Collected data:
···

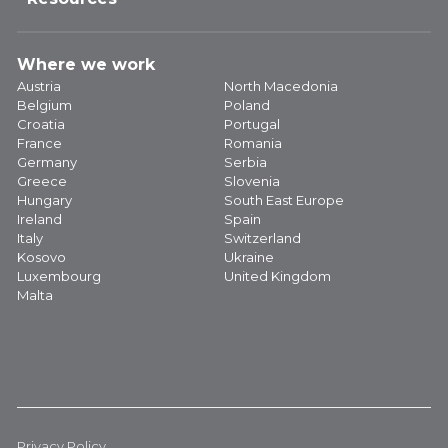
Where we work
Austria
North Macedonia
Belgium
Poland
Croatia
Portugal
France
Romania
Germany
Serbia
Greece
Slovenia
Hungary
South East Europe
Ireland
Spain
Italy
Switzerland
Kosovo
Ukraine
Luxembourg
United Kingdom
Malta
Privacy Policy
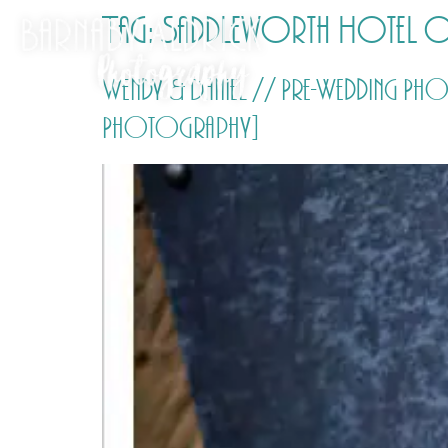
Tag:
Saddleworth Hotel 
Wendy & Daniel // Pre-Wedding P
Photography]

···

* Requirement *
Go through the data above and transcribe it in full, omitting any image.

* Result of the task *
Where we work
Austria
North Macedonia
Belgium
Poland
Croatia
Portugal
France
Romania
Germany
Serbia
Greece
Slovenia
Hungary
South East Europe
Ireland
Spain
Italy
Switzerland
Kosovo
Ukraine
Luxembourg
United Kingdom
Malta
Privacy Policy
Tag:
Saddleworth Hotel 
Wendy & Daniel // Pre-Wedding P
Photography]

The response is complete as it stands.